Deep Green also has something similar to DG's downtime and bonds system, with the catch that Deep Green's works. Instead of your actions between operations mostly being useless / a way to showcase your descent into personal tragedy, almost nothing's random in Deep Green's At Home time. Restoring a bond just works. Fixing a disorder just works. Lowering your Stress doesn't instead sometimes raise your Stress or have the GM assassinate your PC. It's a breath of fresh air.

Setting-wise, there's very little distance between Deep Green and DG, and Deep Green could be used to play basically any DG scenario. The few hints at difference (terms like 'illuminated', and an actual rulebook for agents) are nice, but I found myself wishing there was a little bit more to set Deep Green apart.

Fortunately, Deep Green comes with an 18 page supplement, Food Of The Gods, that partially scratches that itch. Food is a solid, low-lethality scenario that can still scale up to challenge seasoned players. Some GM interpretation might be needed for how one of its key elements works, and the GM may need to prompt groups that get lost, but Deep Green's fail-forward approach should keep the players pointed straight at the heart of the adventure.

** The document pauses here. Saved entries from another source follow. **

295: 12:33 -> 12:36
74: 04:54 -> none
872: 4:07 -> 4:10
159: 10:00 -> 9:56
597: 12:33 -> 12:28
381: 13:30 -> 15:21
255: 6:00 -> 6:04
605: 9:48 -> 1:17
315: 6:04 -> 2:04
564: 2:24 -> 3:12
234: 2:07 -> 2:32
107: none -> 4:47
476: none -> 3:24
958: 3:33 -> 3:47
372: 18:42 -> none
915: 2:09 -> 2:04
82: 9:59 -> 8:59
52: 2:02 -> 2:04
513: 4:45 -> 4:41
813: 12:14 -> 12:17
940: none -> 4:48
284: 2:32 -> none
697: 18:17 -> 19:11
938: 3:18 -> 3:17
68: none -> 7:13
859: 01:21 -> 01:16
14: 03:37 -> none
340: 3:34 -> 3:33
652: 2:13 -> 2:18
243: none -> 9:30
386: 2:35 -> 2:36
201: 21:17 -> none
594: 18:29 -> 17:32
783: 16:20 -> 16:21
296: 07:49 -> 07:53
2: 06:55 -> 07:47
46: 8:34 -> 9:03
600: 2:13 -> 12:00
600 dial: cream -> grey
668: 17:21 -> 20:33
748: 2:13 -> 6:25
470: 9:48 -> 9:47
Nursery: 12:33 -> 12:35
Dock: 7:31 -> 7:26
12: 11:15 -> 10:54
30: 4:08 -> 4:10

Overall, if you like shows like True Detective and X-Files, if you like Delta Green, if you enjoy Call of Cthulhu or Cthulhu Dark or Trail of Cthulhu or Night's Black Agents, or if you just want to play a tense, immersive game of modern occult conspiracies, there's something for you here---although whether it's your thing or not is going to depend on how much crunch you need. For me, the simplicity of the dice added to the intensity of the game, and I would strongly recommend it to anyone who's even a little bit interested in picking it up.

Minor Issues:

-Page 16, first para, "Burning out" Out

-Page 24, Specialty Skills feels like it breaks verisimilitude a little bit, with getting scuba training making you unable to set bombs, or vice versa. Maybe picking up Specialty Skills could be an At Home action?

-Page 23, there isn't any indication for how to mechanically remove ticks from the exposure clock. Would At Home actions do it?

-Page 47, the font randomly changes here. Intended?

-Food page 10, "(it like honey and fish)" smells like?

(+2)

Thank you for the review. I really appreciate it! 


And I’ll see what I can do to address those errors mentioned at the end! For those products where I’m basically a one man production crew it can be tough to catch them all ✨

(+1)

No worries. I try to document stuff as I spot it, but everything I saw here was completely minor.